Question
Jamal, Kamal were in a partnership sharing profit and losses in the ratio 3:2 respectively. The following information has been extracted from the account of
Jamal, Kamal were in a partnership sharing profit and losses in the ratio 3:2 respectively. The following information has been extracted from the account of partnership as at 31 December 2019:
RM
Building at cost
110,000
Accumulated depreciation-building
44,000
Machinery at cost
60,000
Accumulated depreciation-building
18,000
Net Profit for the year
96,000
Equity:
Capital Account
Jamal
50,000
Kamal
30,000
Current Accounts:
Jamal
500
Kamal
100
The partnership agreement stated that:
1. Interest at 8% per annum was to be charged on drawing by partner.
2. Interest on capital was to be allowed at 5% per annum on beginning capital balance.
3. Jamal is entitle to salaries of RM2,000 per month.
On 1 March 2019, Lan was admitted into the partnership contributing RM40,000 cash as capital and RM15,000 for his share of goodwill. No goodwill account was to be maintained in the books. The assets were having a revaluation surplus of RM10,000.
Additional information:
Drawing made by partners during the accounting period were as follows:
Jamal
RM2,400
RM4,000
1 January 2019
30 Jun 2019
Kamal
RM3,500
1 May 2019
The partner provide depreciation on machinery at the rate of 10% per annum on cost.
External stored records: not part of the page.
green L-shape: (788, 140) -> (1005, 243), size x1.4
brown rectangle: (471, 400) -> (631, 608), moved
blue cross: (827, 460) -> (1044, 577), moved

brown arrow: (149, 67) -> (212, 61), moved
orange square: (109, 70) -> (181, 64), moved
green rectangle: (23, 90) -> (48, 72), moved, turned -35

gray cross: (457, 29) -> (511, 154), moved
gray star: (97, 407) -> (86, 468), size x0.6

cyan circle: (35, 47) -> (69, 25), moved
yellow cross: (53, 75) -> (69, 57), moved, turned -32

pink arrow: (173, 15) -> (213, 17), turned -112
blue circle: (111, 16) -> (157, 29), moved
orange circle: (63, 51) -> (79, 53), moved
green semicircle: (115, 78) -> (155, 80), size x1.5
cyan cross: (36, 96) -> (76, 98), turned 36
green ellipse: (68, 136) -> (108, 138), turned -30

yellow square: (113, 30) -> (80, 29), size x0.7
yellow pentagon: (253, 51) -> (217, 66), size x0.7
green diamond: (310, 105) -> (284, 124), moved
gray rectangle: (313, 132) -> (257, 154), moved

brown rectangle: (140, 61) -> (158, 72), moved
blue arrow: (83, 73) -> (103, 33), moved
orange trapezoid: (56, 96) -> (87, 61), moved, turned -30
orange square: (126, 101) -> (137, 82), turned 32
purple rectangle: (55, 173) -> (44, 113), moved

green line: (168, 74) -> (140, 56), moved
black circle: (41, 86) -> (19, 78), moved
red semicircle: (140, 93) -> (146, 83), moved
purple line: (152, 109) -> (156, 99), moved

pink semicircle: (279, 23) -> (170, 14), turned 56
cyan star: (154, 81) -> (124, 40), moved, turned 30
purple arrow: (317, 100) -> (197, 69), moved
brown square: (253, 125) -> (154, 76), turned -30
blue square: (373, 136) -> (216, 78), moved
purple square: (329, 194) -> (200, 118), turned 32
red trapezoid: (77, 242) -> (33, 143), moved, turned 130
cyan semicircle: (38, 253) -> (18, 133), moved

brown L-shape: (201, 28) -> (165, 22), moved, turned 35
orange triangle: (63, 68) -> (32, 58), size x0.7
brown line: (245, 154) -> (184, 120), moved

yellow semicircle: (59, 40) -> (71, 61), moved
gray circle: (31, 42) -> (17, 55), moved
Depreciation of machinery has not yet been recorded in the computation of net profit.
Upon admission of Lan, the following agreement was made:
Profit and losses of partnership were to be divided between Jamal, Kamal and Lan equally.
Interest on beginning capital is to be allowed at 6% per annum.
Interest on drawing were remain unchanged.
Each partners is entitled to a monthly salary of RM1,000.
Required:
Goodwill and revaluation account.
(8 marks)
Prepare the appropriation statement for the year ended 31 December 2019.
(8 marks)
Prepare the partners current account and capital account.